Exercise objective: Start to finish, print the entries exactly, and carry none of the pictures over.

Data records
<<<<

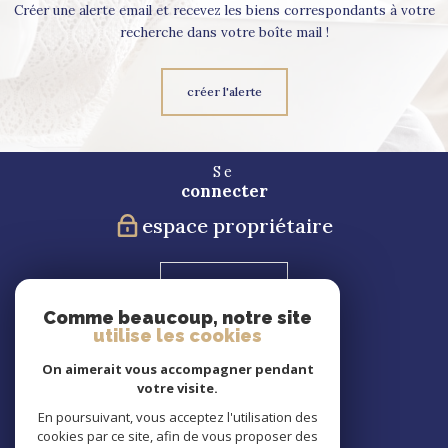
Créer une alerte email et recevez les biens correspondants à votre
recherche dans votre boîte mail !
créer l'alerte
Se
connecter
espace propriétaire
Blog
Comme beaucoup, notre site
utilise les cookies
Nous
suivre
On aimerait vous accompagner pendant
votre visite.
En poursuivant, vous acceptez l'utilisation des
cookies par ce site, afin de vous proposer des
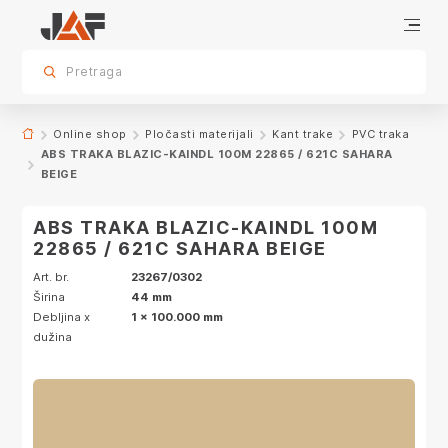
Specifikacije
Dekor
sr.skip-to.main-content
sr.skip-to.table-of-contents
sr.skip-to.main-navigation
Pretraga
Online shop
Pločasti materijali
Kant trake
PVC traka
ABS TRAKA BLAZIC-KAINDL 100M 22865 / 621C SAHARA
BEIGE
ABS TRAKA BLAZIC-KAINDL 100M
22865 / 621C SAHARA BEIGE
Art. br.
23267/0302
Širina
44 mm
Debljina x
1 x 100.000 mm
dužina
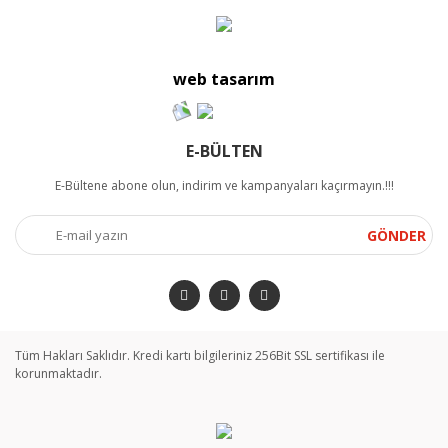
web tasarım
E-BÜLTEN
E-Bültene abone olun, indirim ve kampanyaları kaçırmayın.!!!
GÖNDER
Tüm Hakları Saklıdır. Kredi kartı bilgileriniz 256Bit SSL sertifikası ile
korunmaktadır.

>>>>

Answer to this problem:
Créer une alerte email et recevez les biens correspondants à votre
recherche dans votre boîte mail !
créer l'alerte
Se
connecter
espace propriétaire
Blog
Comme beaucoup, notre site
utilise les cookies
Nous
suivre
On aimerait vous accompagner pendant
votre visite.
En poursuivant, vous acceptez l'utilisation des
cookies par ce site, afin de vous proposer des
Specifikacije
Dekor
sr.skip-to.main-content
sr.skip-to.table-of-contents
sr.skip-to.main-navigation
Pretraga
Online shop
Pločasti materijali
Kant trake
PVC traka
ABS TRAKA BLAZIC-KAINDL 100M 22865 / 621C SAHARA
BEIGE
ABS TRAKA BLAZIC-KAINDL 100M
22865 / 621C SAHARA BEIGE
Art. br.
23267/0302
Širina
44 mm
Debljina x
1 x 100.000 mm
dužina
web tasarım
E-BÜLTEN
E-Bültene abone olun, indirim ve kampanyaları kaçırmayın.!!!
GÖNDER
Tüm Hakları Saklıdır. Kredi kartı bilgileriniz 256Bit SSL sertifikası ile
korunmaktadır.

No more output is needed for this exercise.